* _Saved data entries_
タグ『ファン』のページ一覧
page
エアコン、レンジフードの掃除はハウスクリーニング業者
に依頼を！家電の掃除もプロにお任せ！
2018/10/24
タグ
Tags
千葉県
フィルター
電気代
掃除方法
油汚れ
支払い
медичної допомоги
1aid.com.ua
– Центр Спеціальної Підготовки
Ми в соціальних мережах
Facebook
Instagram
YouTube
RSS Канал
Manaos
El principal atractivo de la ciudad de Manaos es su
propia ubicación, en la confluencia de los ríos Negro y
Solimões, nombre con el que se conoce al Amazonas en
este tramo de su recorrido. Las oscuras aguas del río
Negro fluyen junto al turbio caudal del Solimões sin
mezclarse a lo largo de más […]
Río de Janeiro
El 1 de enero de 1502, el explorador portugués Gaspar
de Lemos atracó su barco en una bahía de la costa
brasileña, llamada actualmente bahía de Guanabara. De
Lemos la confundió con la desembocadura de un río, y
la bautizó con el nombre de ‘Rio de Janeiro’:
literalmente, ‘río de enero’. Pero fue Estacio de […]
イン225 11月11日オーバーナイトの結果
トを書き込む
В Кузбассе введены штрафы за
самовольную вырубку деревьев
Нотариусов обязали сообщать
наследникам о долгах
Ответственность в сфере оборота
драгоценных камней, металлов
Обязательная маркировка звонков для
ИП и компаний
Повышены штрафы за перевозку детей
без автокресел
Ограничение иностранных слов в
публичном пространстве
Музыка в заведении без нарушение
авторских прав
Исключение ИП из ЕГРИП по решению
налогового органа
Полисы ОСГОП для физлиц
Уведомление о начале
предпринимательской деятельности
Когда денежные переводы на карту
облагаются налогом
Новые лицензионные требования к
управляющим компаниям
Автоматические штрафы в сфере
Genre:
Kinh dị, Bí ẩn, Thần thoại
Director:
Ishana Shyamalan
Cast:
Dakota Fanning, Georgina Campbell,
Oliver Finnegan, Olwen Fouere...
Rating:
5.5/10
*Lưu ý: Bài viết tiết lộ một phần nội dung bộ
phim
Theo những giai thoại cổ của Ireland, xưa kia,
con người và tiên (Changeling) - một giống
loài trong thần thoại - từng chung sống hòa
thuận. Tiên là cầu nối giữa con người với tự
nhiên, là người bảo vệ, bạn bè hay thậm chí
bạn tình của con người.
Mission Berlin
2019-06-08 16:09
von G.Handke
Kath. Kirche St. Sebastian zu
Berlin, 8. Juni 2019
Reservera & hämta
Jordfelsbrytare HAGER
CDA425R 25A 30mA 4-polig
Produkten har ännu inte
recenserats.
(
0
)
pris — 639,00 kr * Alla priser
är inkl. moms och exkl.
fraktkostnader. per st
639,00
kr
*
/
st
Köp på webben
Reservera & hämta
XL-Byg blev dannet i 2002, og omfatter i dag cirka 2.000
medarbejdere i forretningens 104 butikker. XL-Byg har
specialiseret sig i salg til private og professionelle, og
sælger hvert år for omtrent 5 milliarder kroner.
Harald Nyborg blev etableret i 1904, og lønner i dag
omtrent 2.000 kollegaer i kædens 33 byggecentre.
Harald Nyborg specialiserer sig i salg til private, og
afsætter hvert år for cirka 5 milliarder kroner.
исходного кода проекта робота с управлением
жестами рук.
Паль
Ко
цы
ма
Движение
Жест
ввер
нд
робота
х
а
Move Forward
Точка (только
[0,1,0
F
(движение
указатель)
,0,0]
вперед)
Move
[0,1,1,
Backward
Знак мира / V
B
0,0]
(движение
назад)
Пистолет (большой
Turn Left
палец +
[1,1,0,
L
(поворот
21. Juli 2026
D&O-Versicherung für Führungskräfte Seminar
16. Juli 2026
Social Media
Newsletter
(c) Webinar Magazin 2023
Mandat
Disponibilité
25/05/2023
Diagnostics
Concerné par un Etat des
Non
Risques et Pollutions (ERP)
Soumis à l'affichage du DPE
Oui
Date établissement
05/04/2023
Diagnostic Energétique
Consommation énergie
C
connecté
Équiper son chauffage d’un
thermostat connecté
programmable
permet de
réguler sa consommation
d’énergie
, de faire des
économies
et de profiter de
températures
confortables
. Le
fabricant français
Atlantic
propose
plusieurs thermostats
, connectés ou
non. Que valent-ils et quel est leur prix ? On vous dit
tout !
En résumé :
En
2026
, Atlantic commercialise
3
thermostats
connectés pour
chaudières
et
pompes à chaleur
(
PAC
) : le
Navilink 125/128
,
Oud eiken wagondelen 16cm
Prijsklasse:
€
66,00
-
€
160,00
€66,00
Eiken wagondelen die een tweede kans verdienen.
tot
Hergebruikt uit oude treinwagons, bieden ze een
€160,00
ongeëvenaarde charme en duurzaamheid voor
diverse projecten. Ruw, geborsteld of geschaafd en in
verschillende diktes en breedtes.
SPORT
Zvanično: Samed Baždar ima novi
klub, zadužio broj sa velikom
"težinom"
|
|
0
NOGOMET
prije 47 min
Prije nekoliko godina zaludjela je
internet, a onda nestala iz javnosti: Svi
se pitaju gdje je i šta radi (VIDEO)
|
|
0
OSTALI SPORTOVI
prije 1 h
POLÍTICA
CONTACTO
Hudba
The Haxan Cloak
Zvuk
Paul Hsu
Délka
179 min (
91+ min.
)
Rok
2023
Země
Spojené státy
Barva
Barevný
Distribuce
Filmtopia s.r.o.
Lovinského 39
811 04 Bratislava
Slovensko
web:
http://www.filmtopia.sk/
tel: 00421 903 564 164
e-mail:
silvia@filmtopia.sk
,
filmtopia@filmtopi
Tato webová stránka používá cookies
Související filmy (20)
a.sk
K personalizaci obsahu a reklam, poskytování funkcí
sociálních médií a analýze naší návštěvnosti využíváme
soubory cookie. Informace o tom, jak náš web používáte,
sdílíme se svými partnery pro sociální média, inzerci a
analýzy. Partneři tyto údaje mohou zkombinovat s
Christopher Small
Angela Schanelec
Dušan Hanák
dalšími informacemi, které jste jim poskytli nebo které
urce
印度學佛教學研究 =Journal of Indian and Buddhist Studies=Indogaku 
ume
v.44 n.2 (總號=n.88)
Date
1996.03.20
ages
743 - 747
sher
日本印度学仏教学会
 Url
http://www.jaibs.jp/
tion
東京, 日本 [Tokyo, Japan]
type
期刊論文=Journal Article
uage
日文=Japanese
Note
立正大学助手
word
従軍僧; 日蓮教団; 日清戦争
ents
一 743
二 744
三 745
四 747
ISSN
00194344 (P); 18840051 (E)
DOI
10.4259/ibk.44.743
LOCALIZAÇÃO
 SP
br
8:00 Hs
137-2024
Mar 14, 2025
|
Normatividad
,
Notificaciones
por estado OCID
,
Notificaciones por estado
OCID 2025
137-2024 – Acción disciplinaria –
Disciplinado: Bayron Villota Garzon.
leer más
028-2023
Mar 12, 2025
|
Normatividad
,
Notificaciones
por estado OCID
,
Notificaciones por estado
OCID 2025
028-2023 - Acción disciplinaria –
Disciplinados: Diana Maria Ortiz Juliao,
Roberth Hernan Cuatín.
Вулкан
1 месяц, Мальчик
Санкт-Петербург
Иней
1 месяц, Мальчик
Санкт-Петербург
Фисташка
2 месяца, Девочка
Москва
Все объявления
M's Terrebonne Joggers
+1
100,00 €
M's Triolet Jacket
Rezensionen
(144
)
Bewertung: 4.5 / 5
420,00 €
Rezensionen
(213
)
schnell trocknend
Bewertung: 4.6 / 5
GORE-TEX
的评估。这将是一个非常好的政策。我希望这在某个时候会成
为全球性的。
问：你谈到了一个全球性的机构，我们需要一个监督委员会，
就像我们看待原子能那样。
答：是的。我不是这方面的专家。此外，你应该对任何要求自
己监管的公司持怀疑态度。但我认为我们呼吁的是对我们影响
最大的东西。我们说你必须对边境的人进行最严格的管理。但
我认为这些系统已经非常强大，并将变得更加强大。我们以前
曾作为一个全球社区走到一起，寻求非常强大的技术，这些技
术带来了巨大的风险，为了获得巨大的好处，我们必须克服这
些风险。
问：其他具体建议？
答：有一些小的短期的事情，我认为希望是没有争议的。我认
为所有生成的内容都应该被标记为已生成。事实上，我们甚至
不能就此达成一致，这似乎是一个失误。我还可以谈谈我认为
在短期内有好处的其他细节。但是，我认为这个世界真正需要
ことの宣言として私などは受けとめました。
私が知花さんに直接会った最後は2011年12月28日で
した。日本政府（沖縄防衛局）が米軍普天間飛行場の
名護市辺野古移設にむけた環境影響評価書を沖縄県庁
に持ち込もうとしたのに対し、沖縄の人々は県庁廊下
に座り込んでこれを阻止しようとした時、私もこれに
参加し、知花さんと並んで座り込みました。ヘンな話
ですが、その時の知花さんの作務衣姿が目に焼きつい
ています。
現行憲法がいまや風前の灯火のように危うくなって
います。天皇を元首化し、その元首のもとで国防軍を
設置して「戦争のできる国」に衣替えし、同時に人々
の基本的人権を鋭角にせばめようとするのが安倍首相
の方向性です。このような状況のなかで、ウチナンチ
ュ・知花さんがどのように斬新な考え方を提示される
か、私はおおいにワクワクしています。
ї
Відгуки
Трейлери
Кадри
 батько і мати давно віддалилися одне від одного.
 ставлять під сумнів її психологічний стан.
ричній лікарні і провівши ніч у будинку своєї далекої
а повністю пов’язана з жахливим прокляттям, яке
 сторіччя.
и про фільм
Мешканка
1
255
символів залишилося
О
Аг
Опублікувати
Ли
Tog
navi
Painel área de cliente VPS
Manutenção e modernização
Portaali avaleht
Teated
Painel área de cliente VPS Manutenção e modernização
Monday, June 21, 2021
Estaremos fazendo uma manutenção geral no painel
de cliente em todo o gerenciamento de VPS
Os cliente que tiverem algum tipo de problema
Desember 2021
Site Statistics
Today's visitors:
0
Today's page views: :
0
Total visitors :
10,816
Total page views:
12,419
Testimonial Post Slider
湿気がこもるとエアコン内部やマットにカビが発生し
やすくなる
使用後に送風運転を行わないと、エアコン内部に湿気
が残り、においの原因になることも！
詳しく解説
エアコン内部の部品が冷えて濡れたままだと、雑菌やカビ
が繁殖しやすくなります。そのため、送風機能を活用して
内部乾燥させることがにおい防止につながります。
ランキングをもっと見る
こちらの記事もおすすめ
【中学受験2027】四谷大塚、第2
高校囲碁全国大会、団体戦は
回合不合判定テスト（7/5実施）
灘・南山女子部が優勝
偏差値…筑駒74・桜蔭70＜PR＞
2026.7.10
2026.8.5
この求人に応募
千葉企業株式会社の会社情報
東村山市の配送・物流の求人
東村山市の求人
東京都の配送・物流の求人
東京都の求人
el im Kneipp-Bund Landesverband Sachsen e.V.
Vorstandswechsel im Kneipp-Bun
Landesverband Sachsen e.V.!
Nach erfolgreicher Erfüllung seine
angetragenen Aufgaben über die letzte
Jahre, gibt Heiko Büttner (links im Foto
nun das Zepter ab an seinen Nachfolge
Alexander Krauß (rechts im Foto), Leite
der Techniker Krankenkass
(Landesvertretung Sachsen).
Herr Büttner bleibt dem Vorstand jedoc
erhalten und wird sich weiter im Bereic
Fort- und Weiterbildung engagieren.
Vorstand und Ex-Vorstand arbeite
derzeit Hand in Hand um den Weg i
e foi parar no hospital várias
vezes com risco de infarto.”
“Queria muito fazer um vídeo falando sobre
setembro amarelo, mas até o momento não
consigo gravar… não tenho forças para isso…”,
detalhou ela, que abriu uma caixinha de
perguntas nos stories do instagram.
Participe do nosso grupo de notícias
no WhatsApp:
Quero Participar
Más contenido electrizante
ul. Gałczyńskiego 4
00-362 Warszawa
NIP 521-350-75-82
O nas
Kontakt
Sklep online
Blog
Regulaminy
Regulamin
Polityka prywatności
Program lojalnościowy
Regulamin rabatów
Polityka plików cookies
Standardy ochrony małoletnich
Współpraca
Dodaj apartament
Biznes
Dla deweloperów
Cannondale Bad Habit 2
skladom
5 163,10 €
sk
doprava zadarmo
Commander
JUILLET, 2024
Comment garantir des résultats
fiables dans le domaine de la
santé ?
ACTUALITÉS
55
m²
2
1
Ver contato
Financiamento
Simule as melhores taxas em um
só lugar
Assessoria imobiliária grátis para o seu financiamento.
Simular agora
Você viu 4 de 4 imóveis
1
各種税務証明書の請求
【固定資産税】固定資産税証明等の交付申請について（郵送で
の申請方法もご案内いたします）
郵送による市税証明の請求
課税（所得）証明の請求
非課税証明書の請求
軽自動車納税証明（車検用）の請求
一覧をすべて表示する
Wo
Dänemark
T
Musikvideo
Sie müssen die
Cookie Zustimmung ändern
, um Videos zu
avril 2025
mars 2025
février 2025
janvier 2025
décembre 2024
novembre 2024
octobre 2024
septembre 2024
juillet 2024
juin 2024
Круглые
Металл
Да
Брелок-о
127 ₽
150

* _Action item_
Select the lines from the entries that include the word "hvert".

* _Output of the exercise_
sælger hvert år for omtrent 5 milliarder kroner.
afsætter hvert år for cirka 5 milliarder kroner.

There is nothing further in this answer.